When the wavering stopped, I took a careful deep breath. It seemed I had no alternative but to try his method. What I say now, I say only because he never browses the Web and I know he will not read this column. His method worked. Smaller steps allowed me to keep my balance. He was right.
These days I'm in the process of trying to finish an Associate's Degree at the local junior college, and I feel the pressure of a Mid-Summer Day in this Cycle of Change. I leave work every day at 5:00, fight the traffic, arrive at home just long enough to pull off my pantyhose and heels, swallow a little food and get to my seat in a classroom by 6:00. When I’m not running this routine, I’m either doing homework I barely understand or trying to beat back what feels like throngs of people who are used to my presence.
I try hard to remember his words. Sometimes, it's a five minute walk around the garden. I give myself fifteen minutes to look at a magazine before I return to trying to figure out how soon Train A will catch Train B. Maybe it's a few minutes at a bookstore, walking through the popular fiction section on the way to literary criticism.

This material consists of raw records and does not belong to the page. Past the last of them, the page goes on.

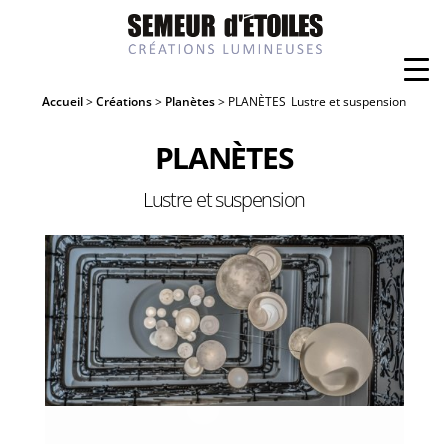
Accueil
>
Créations
>
Planètes
> PLANÈTES
Lustre et suspension
PLANÈTES
Lustre et suspension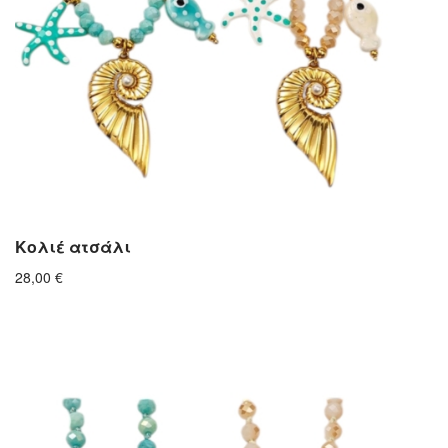
Κολιέ ατσάλι
28,00
€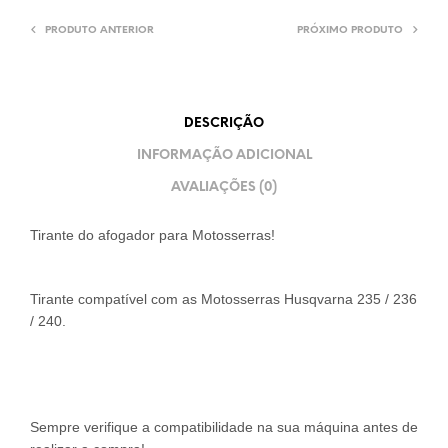
PRODUTO ANTERIOR
PRÓXIMO PRODUTO
DESCRIÇÃO
INFORMAÇÃO ADICIONAL
AVALIAÇÕES (0)
Tirante do afogador para Motosserras!
Tirante compatível com as Motosserras Husqvarna 235 / 236
/ 240.
Sempre verifique a compatibilidade na sua máquina antes de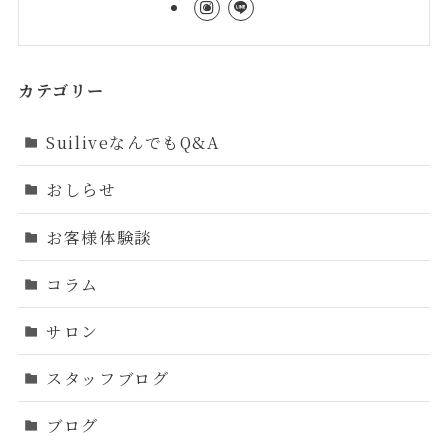
カテゴリー
SuiliveなんでもQ&A
おしらせ
お客様体験談
コラム
サロン
スタッフブログ
ブログ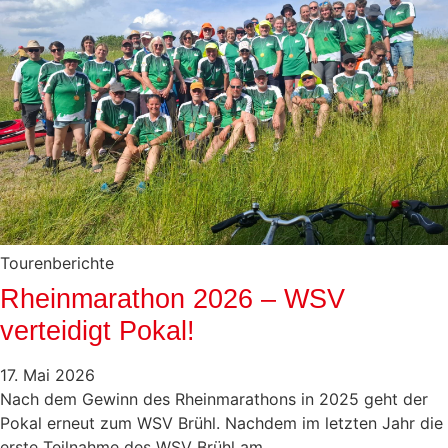
Tourenberichte
Rheinmarathon 2026 – WSV
verteidigt Pokal!
17. Mai 2026
Nach dem Gewinn des Rheinmarathons in 2025 geht der
Pokal erneut zum WSV Brühl. Nachdem im letzten Jahr die
erste Teilnahme des WSV Brühl am ...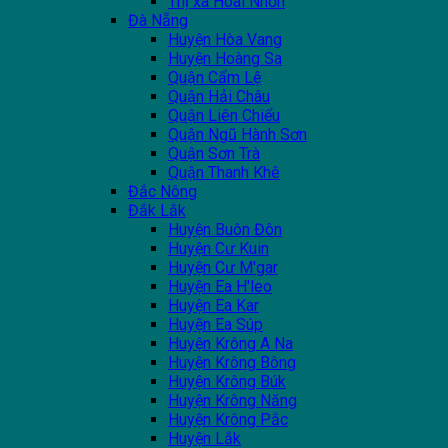
Thị xã Hoài Nhơn
Đà Nẵng
Huyện Hòa Vang
Huyện Hoàng Sa
Quận Cẩm Lệ
Quận Hải Châu
Quận Liên Chiểu
Quận Ngũ Hành Sơn
Quận Sơn Trà
Quận Thanh Khê
Đắc Nông
Đắk Lắk
Huyện Buôn Đôn
Huyện Cư Kuin
Huyện Cư M'gar
Huyện Ea H'leo
Huyện Ea Kar
Huyện Ea Súp
Huyện Krông A Na
Huyện Krông Bông
Huyện Krông Búk
Huyện Krông Năng
Huyện Krông Pắc
Huyện Lắk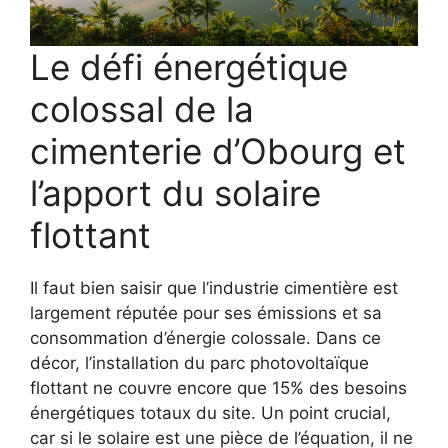
Le défi énergétique
colossal de la
cimenterie d’Obourg et
l’apport du solaire
flottant
Il faut bien saisir que l’industrie cimentière est
largement réputée pour ses émissions et sa
consommation d’énergie colossale. Dans ce
décor, l’installation du parc photovoltaïque
flottant ne couvre encore que 15% des besoins
énergétiques totaux du site. Un point crucial,
car si le solaire est une pièce de l’équation, il ne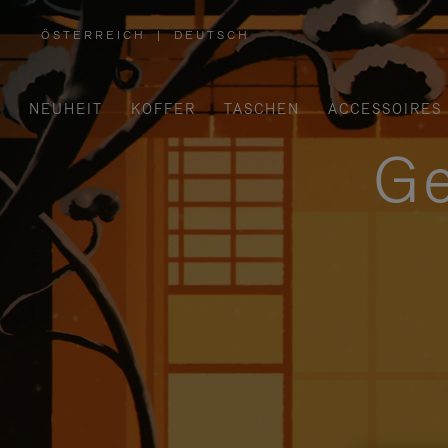
ÖSTERREICH
|
DEUTSCH
,
WÄHLEN
SIE
IHRE
REGION
AUS
NEUHEIT
KOFFER
TASCHEN
ACCESSOIRES
Ge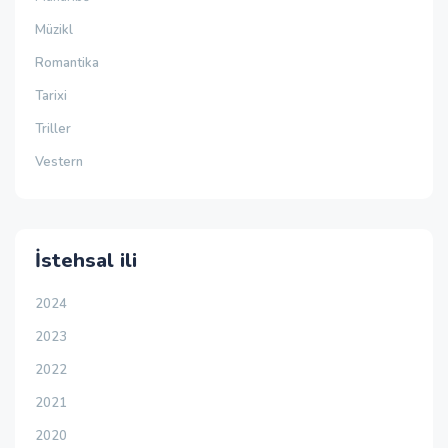
Müzikl
Romantika
Tarixi
Triller
Vestern
İstehsal ili
2024
2023
2022
2021
2020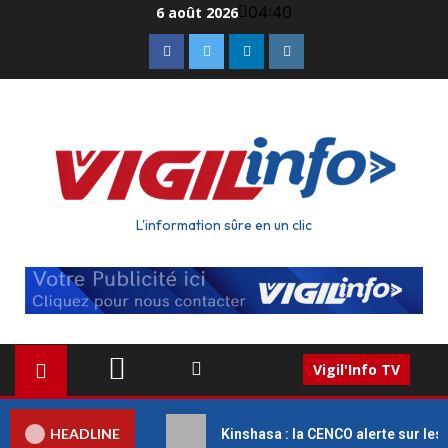
04:40
6 août 2026
L'information sûre en un clic
Vigil'Info TV
HEADLINE
ve des médecins
Kinshasa : la CENCO alerte sur les menac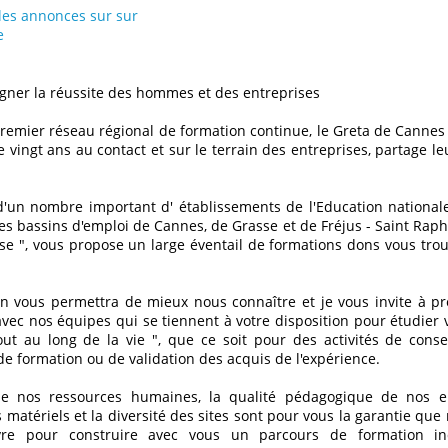
 les annonces sur sur
e
ner la réussite des hommes et des entreprises
remier réseau régional de formation continue, le Greta de Cannes
 vingt ans au contact et sur le terrain des entreprises, partage leu
un nombre important d' établissements de l'Education nationale
es bassins d'emploi de Cannes, de Grasse et de Fréjus - Saint Raph
se ", vous propose un large éventail de formations dons vous trouv
on vous permettra de mieux nous connaître et je vous invite à pr
avec nos équipes qui se tiennent à votre disposition pour étudier
out au long de la vie ", que ce soit pour des activités de consei
 de formation ou de validation des acquis de l'expérience.
de nos ressources humaines, la qualité pédagogique de nos en
matériels et la diversité des sites sont pour vous la garantie qu
re pour construire avec vous un parcours de formation ind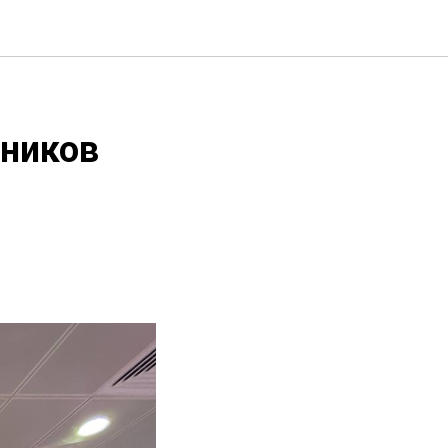
тников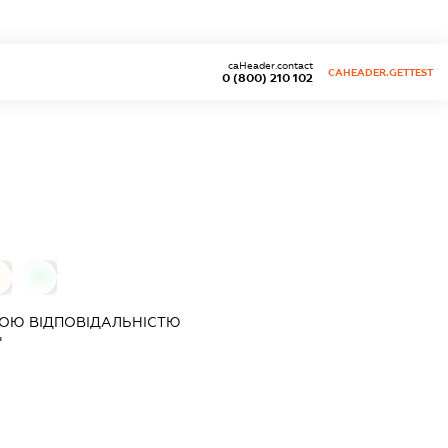
caHeader.contact
CAHEADER.GETTEST
0 (800) 210 102
0
0
ОЮ ВІДПОВІДАЛЬНІСТЮ
"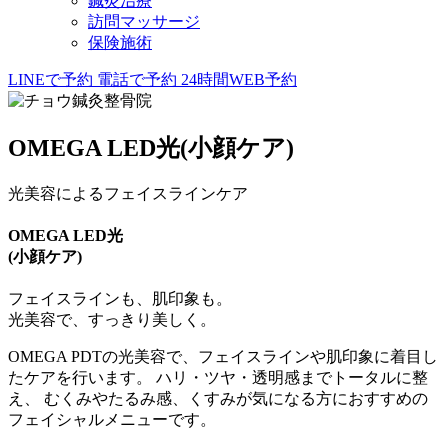
鍼灸治療
訪問マッサージ
保険施術
LINEで予約
電話で予約
24時間WEB予約
OMEGA LED光(小顔ケア)
光美容によるフェイスラインケア
OMEGA LED光
(小顔ケア)
フェイスラインも、肌印象も。
光美容で、すっきり美しく。
OMEGA PDTの光美容で、フェイスラインや肌印象に着目し
たケアを行います。 ハリ・ツヤ・透明感までトータルに整
え、 むくみやたるみ感、くすみが気になる方におすすめの
フェイシャルメニューです。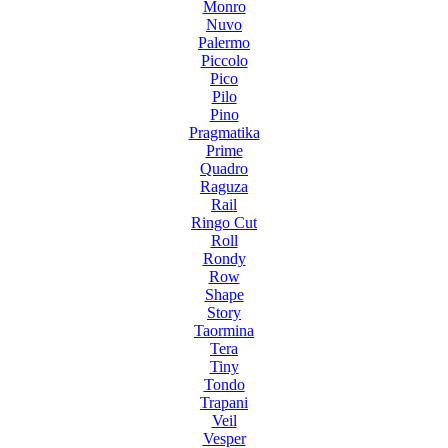
Monro
Nuvo
Palermo
Piccolo
Pico
Pilo
Pino
Pragmatika
Prime
Quadro
Raguza
Rail
Ringo Cut
Roll
Rondy
Row
Shape
Story
Taormina
Tera
Tiny
Tondo
Trapani
Veil
Vesper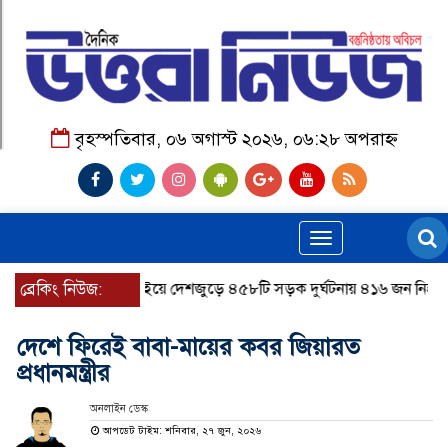
বৃহস্পতিবার, ০৬ অগাস্ট ২০২৬, ০৬:২৮ অপরাহ্ন
Toggle
navigation
ব্রেকিং নিউজ:
জুলাইয়ে দেশজুড়ে ৪৫৮টি সড়ক দুর্ঘটনায় ৪১৬ জন নিহত হয়ে
দেশে ফিরেই বাবা-মায়ের কবর জিয়ারত
প্রধানমন্ত্রীর
অনলাইন ডেস্ক
আপডেট টাইম: শনিবার, ২৭ জুন, ২০২৬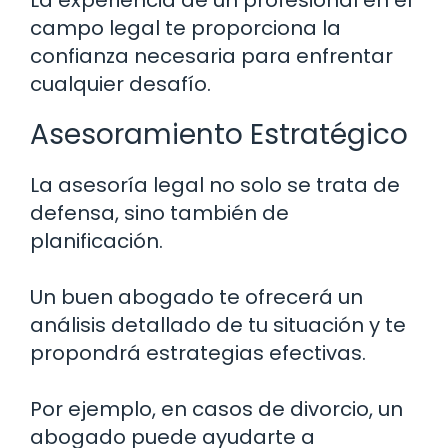
La experiencia de un profesional en el
campo legal te proporciona la
confianza necesaria para enfrentar
cualquier desafío.
Asesoramiento Estratégico
La asesoría legal no solo se trata de
defensa, sino también de
planificación.
Un buen abogado te ofrecerá un
análisis detallado de tu situación y te
propondrá estrategias efectivas.
Por ejemplo, en casos de divorcio, un
abogado puede ayudarte a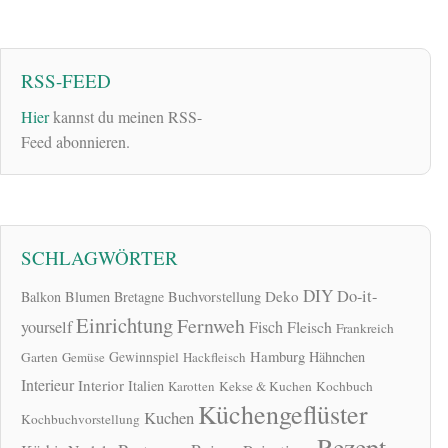
RSS-FEED
Hier
kannst du meinen RSS-
Feed abonnieren.
SCHLAGWÖRTER
DIY
Do-it-
Deko
Balkon
Blumen
Bretagne
Buchvorstellung
Einrichtung
Fernweh
yourself
Fisch
Fleisch
Frankreich
Hamburg
Gewinnspiel
Hähnchen
Garten
Gemüse
Hackfleisch
Interieur
Interior
Italien
Karotten
Kekse & Kuchen
Kochbuch
Küchengeflüster
Kuchen
Kochbuchvorstellung
Rezept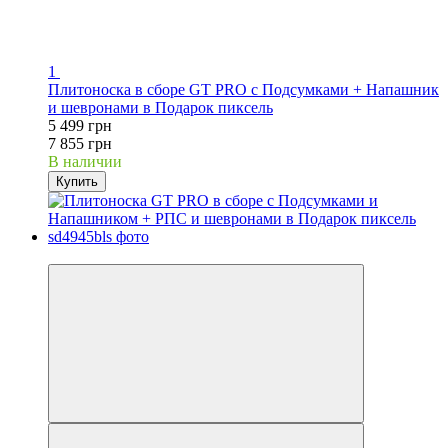
1
Плитоноска в сборе GT PRO с Подсумками + Напашник
и шевронами в Подарок пиксель
5 499 грн
7 855 грн
В наличии
Купить
−30%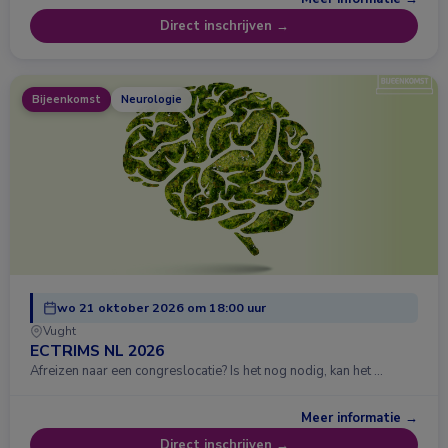
Direct inschrijven →
Bijeenkomst
Neurologie
wo 21 oktober 2026 om 18:00 uur
Vught
ECTRIMS NL 2026
Afreizen naar een congreslocatie? Is het nog nodig, kan het …
Meer informatie →
Direct inschrijven →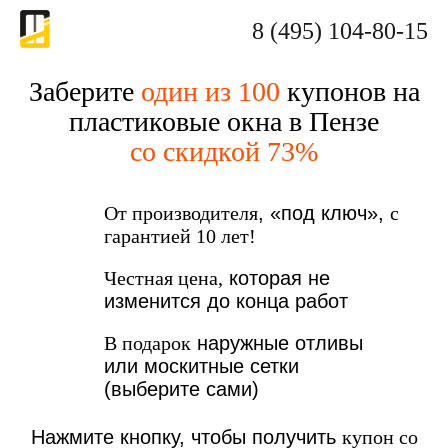
8 (495) 104-80-15
Заберите
один из 100
купонов на
пластиковые окна в Пензе
со скидкой 73%
От производителя
, «под ключ»,
с
гарантией 10 лет!
Честная цена,
которая не
изменится до конца работ
В подарок
наружные отливы
или москитные сетки
(выберите сами)
Нажмите кнопку, чтобы получить
купон со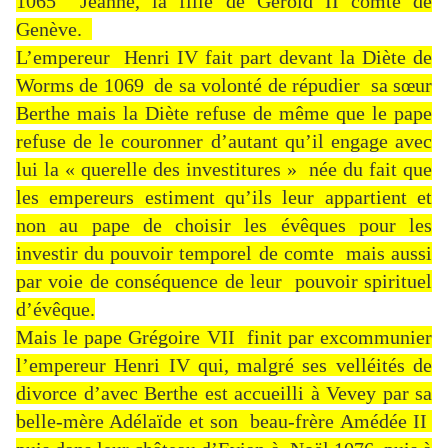
1065 Jeanne, la fille de Gérold II comte de
Genève.
L’empereur Henri IV fait part devant la Diète de
Worms de 1069 de sa volonté de répudier sa sœur
Berthe mais la Diète refuse de même que le pape
refuse de le couronner d’autant qu’il engage avec
lui la « querelle des investitures » née du fait que
les empereurs estiment qu’ils leur appartient et
non au pape de choisir les évêques pour les
investir du pouvoir temporel de comte mais aussi
par voie de conséquence de leur pouvoir spirituel
d’évêque.
Mais le pape Grégoire VII finit par excommunier
l’empereur Henri IV qui, malgré ses velléités de
divorce d’avec Berthe est accueilli à Vevey par sa
belle-mère Adélaïde et son beau-frère Amédée II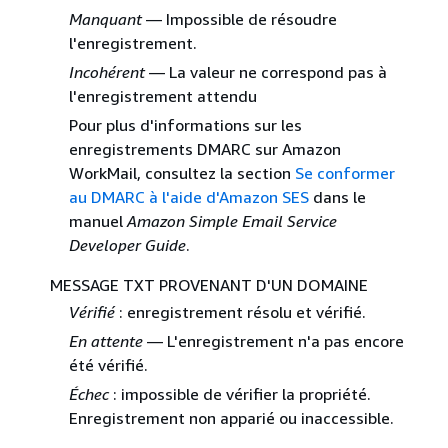
Manquant
— Impossible de résoudre
l'enregistrement.
Incohérent
— La valeur ne correspond pas à
l'enregistrement attendu
Pour plus d'informations sur les
enregistrements DMARC sur Amazon
WorkMail, consultez la section
Se conformer
au DMARC à l'aide d'Amazon SES
dans le
manuel
Amazon Simple Email Service
Developer Guide
.
MESSAGE TXT PROVENANT D'UN DOMAINE
Vérifié
: enregistrement résolu et vérifié.
En attente
— L'enregistrement n'a pas encore
été vérifié.
Échec
: impossible de vérifier la propriété.
Enregistrement non apparié ou inaccessible.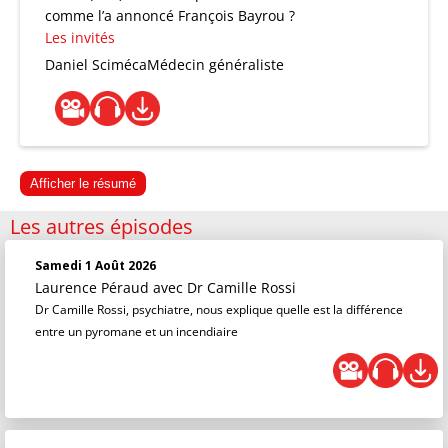
comme l’a annoncé François Bayrou ?
Les invités
Daniel Sciméca
Médecin généraliste
Afficher le résumé
Les autres épisodes
Samedi 1 Août 2026
Laurence Péraud
avec Dr Camille Rossi
Dr Camille Rossi, psychiatre, nous explique quelle est la différence
entre un pyromane et un incendiaire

Some days, it's as simple as allowing myself to worry about what is due tomorrow instead of thinking about whether I'm on track for what's due in two weeks.
Even with my best efforts, there are times I stand in the middle, stuck in the goo of too many obligations, wavering so badly I'm sure I'll fall. So I look at my man, still standing on dry ground, and I scream, “Why did I think I needed to do this?” He's a lot smarter after twenty- nine years. "Come on" he shouts, enticing me with the supper he has fixed for me, "You can do it. Take smaller steps".
Author's Note: Barbara Hampton graduated on May 14, 1999 from John A. Logan College with an Associates in Liberal Arts, completing a degree she started eighteen years ago. As this was the last item on her list of Things I Want to do Before the Year 2000, her new goal is to complete both a bachelor’s and master’s degree in Creative Writing and Literature. Her husband has agreed to make sure she is properly attired for the adventure.
Barb Hampton is a lady who wears many hats. In fact, she has so many hats that she carries a hat rack with her at all times. She describes herself as: Wife and Companion, Assistant Trust Officer, Empress, Grandmother, Mother, Friend, Minister, and Writer, although not necessarily in that order. "My goal is to be more than a figment of my imagination."